-- Opening Marker --

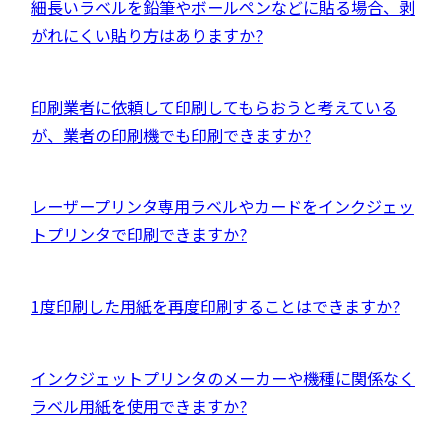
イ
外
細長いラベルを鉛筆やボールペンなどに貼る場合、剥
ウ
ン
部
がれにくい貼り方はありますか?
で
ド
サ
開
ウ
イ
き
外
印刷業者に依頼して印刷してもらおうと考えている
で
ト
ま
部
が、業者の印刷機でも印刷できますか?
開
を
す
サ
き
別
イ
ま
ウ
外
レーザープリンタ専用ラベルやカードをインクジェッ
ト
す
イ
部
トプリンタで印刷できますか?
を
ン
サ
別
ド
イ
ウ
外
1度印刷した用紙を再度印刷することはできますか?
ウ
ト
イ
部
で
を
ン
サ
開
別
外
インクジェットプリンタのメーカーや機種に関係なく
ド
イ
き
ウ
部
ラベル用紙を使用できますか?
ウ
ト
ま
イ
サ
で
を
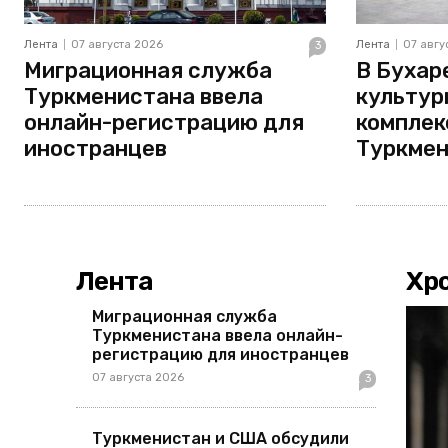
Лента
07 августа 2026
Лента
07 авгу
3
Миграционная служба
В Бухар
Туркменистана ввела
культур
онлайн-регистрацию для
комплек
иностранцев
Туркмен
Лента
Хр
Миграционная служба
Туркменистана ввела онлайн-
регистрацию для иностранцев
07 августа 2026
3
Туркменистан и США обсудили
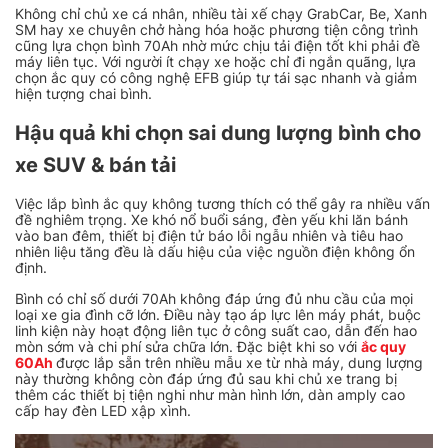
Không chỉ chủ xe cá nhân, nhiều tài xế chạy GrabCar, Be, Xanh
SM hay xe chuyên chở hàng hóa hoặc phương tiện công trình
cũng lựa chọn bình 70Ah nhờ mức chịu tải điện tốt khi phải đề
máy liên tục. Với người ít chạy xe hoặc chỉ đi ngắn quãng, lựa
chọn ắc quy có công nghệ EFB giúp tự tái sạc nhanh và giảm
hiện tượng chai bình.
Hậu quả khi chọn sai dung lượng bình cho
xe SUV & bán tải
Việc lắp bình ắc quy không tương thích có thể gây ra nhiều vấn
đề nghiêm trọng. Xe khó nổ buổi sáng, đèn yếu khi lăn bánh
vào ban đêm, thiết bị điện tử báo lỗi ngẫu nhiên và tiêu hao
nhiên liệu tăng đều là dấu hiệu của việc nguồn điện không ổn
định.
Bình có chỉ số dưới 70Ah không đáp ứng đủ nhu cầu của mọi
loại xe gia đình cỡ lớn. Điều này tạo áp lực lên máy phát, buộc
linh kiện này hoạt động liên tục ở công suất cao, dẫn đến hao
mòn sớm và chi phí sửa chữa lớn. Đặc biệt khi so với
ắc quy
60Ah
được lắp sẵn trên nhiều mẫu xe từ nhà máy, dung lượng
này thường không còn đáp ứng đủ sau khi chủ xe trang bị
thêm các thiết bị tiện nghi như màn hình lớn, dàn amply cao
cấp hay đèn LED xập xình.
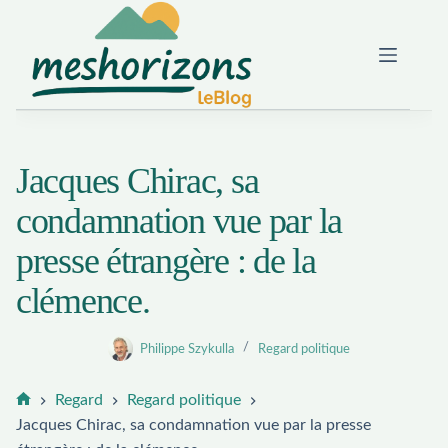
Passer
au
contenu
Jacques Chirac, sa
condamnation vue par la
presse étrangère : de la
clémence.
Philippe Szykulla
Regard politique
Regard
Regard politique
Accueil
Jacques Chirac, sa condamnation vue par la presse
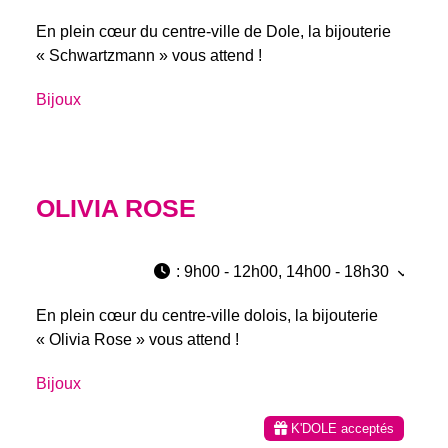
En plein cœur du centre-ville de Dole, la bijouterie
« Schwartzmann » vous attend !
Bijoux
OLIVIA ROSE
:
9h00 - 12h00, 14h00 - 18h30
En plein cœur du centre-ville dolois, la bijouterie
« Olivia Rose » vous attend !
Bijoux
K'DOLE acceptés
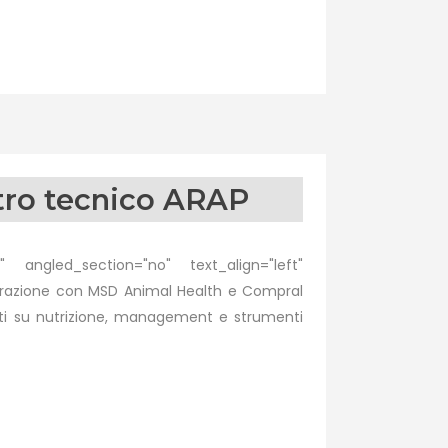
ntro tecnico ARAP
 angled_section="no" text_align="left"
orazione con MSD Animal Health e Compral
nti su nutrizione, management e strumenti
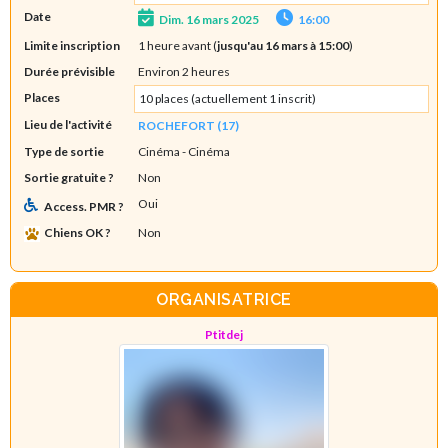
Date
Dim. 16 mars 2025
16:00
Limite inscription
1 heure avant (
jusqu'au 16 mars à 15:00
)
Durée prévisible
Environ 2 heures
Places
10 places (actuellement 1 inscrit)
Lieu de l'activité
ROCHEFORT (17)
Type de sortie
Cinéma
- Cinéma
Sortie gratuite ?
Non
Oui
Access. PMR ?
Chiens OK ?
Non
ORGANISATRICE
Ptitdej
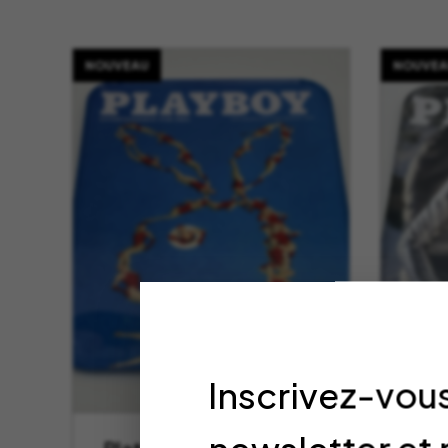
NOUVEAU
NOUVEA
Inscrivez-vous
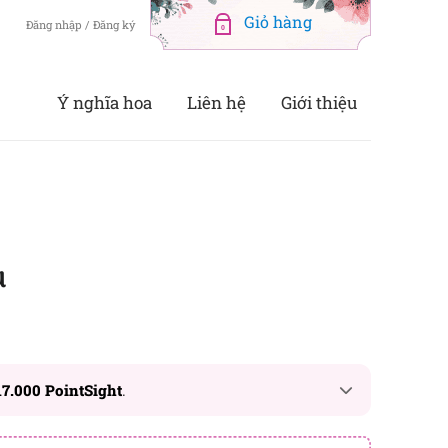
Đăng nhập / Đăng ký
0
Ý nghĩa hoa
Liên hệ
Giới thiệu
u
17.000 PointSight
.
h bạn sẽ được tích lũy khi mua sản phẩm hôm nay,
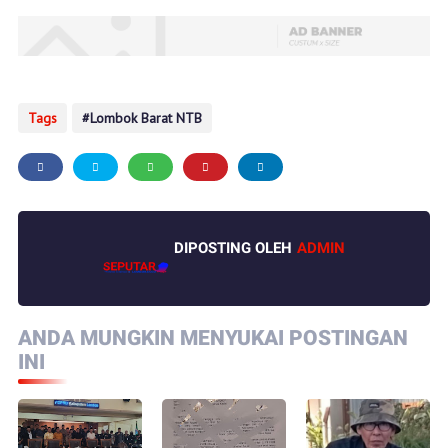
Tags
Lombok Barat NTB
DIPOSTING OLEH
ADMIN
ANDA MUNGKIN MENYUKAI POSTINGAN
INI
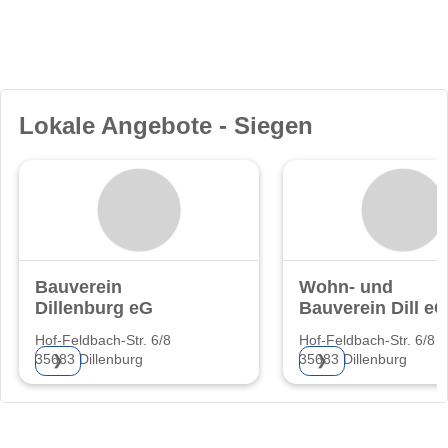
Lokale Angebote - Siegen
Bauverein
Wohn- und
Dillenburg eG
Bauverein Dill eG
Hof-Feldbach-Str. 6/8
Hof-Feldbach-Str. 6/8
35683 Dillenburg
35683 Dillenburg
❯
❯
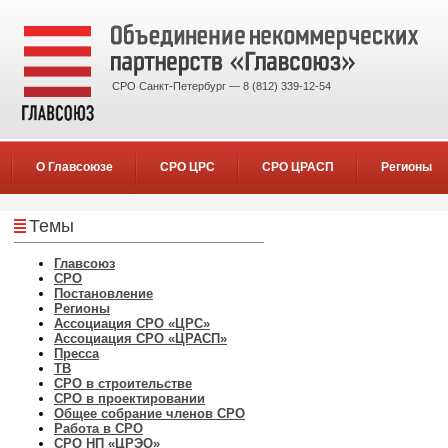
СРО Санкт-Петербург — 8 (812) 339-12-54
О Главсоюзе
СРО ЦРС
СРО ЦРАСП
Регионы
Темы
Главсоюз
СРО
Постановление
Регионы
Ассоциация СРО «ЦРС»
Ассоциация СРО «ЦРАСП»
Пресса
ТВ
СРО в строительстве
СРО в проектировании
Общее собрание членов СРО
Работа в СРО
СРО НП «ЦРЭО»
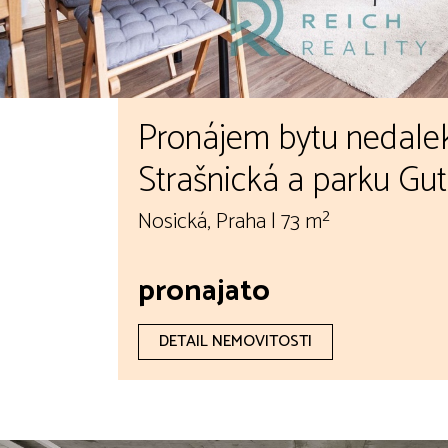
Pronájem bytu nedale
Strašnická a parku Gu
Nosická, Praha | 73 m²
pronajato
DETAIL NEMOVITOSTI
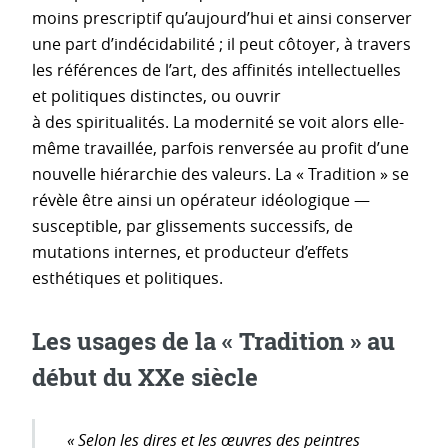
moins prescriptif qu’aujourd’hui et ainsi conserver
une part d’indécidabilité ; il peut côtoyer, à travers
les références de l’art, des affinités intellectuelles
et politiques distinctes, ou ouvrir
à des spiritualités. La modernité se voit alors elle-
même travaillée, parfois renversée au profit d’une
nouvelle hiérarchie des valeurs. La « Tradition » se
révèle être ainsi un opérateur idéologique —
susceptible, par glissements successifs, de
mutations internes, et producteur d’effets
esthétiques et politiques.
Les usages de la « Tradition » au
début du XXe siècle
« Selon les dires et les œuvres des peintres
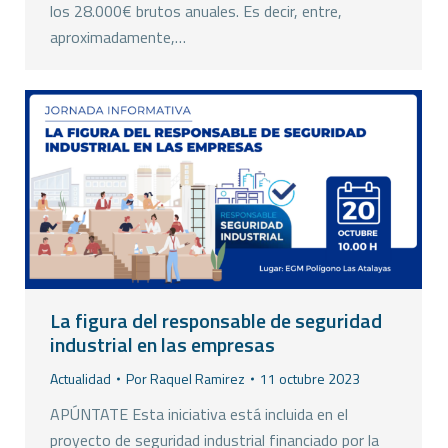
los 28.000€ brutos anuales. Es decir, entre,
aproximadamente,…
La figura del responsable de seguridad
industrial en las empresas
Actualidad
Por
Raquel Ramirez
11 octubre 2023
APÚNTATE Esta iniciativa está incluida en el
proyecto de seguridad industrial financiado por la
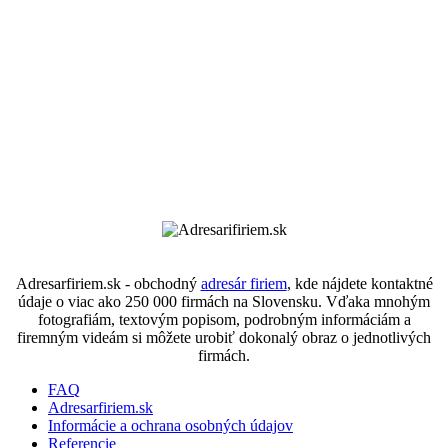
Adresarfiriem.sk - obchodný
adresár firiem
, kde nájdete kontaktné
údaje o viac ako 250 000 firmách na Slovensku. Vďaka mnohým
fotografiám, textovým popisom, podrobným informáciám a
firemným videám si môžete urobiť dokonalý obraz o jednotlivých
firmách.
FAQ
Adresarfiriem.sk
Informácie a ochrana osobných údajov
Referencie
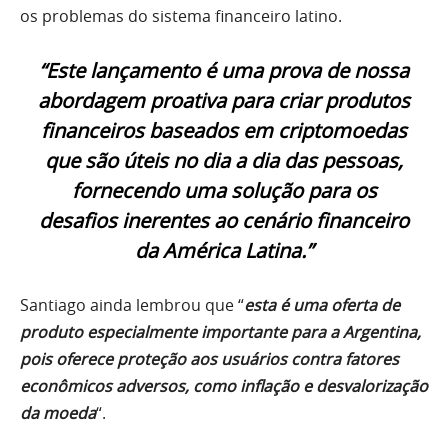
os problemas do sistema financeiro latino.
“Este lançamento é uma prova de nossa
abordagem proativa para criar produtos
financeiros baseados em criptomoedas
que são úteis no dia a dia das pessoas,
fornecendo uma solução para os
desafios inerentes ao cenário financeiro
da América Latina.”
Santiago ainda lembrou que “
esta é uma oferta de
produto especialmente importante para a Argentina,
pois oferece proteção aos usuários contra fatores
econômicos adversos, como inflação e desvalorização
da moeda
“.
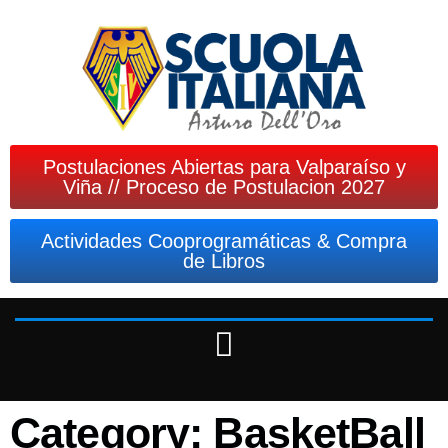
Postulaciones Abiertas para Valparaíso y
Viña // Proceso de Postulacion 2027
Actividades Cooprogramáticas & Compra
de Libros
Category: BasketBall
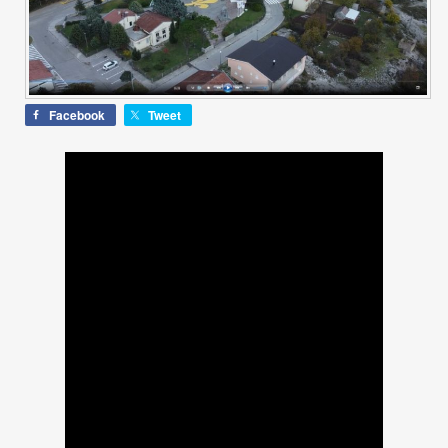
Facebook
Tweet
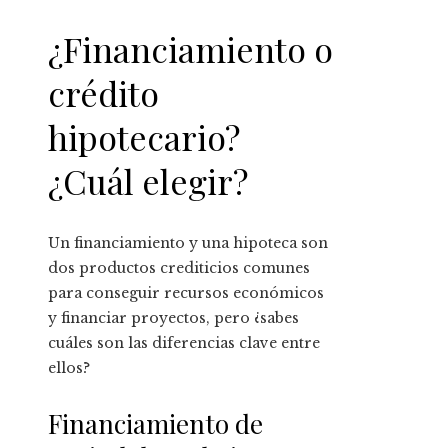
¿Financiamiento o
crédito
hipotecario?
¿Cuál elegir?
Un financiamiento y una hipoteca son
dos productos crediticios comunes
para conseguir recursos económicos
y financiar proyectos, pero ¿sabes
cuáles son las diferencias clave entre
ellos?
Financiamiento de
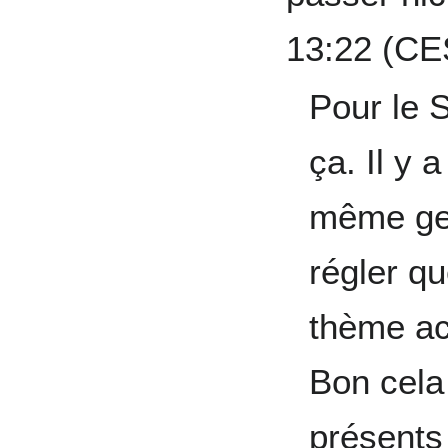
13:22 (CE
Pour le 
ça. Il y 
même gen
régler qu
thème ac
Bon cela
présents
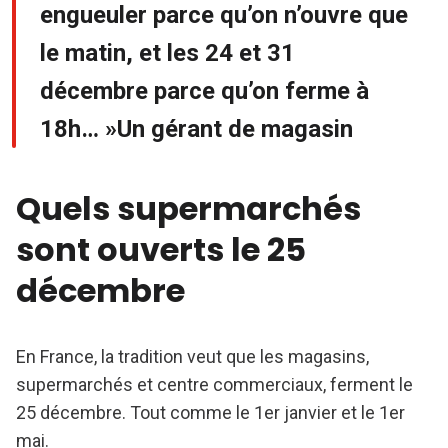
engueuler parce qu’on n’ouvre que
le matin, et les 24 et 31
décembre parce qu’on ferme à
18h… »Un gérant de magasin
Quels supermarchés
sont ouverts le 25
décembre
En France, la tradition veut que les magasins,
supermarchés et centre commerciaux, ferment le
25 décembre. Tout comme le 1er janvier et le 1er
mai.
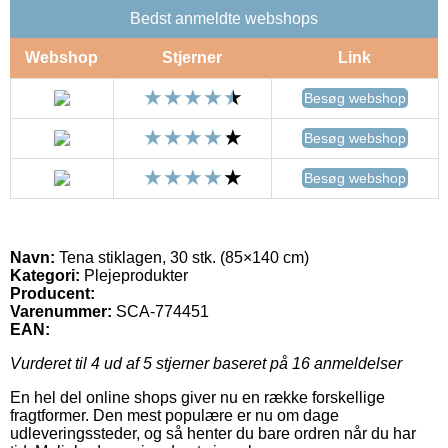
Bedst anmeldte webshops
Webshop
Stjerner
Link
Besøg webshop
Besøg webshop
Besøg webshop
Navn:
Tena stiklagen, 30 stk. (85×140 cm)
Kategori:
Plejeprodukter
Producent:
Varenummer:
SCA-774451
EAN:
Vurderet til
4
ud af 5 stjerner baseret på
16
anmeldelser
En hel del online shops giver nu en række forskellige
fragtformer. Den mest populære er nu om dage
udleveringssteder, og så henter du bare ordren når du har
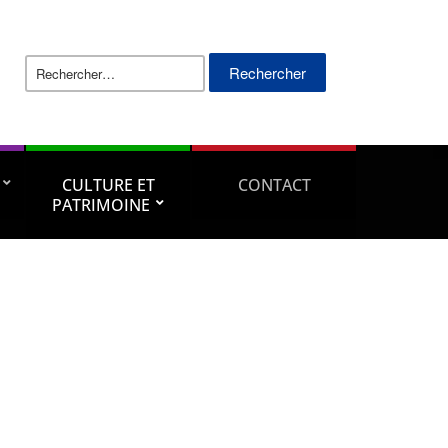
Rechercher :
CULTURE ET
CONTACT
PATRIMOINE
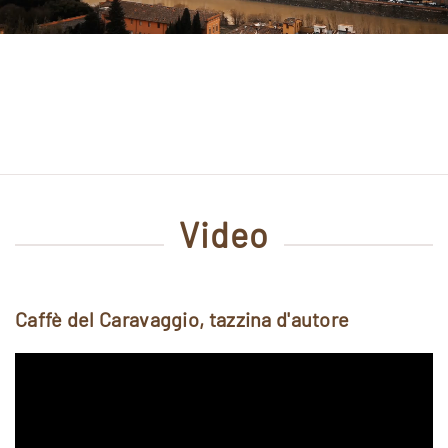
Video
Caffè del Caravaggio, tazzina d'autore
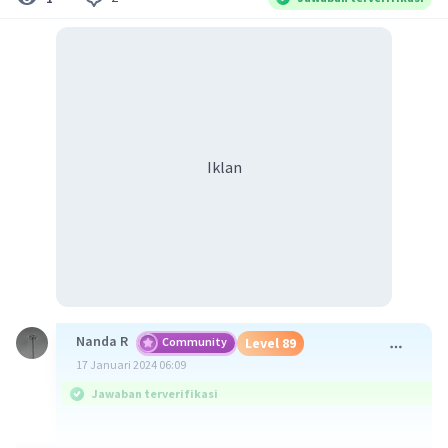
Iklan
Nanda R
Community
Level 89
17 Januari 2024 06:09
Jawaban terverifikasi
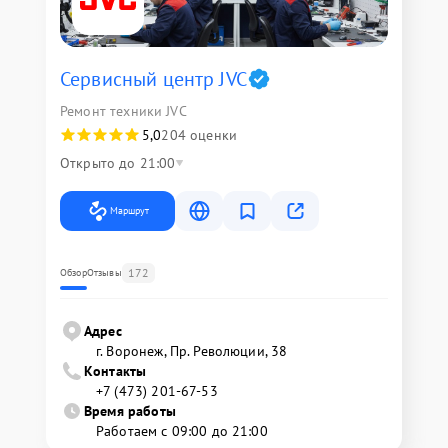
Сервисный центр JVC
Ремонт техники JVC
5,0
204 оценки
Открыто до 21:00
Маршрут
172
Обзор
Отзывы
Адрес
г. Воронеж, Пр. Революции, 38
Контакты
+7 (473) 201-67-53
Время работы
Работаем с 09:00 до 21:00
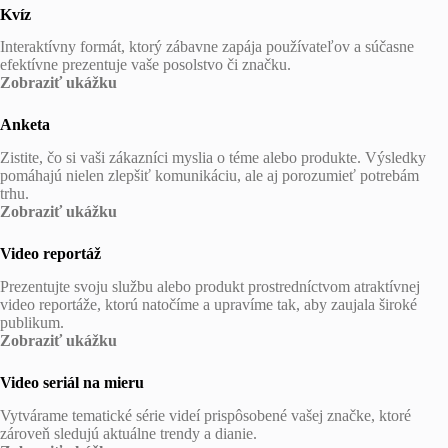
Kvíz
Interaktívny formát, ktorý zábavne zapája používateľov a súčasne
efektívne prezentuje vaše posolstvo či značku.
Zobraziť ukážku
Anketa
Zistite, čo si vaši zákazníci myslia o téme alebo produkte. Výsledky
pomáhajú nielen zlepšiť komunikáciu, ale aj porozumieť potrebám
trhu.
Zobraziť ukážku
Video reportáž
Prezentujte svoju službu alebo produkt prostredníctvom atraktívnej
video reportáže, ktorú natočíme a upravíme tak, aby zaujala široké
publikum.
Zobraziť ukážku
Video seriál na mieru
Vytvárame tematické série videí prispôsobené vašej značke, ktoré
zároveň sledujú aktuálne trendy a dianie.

-- Closing Marker --

TASK ITEM:
Above are the records; please give again, exactly and in full, only the lines that run from the line with "Strašnická a parku Gu" through the line with "mutations internes, et producteur d’effets", with no pictures.

RESPONSE AREA:
Strašnická a parku Gu
Nosická, Praha | 73 m²
pronajato
DETAIL NEMOVITOSTI
moins prescriptif qu’aujourd’hui et ainsi conserver
une part d’indécidabilité ; il peut côtoyer, à travers
les références de l’art, des affinités intellectuelles
et politiques distinctes, ou ouvrir
à des spiritualités. La modernité se voit alors elle-
même travaillée, parfois renversée au profit d’une
nouvelle hiérarchie des valeurs. La « Tradition » se
révèle être ainsi un opérateur idéologique —
susceptible, par glissements successifs, de
mutations internes, et producteur d’effets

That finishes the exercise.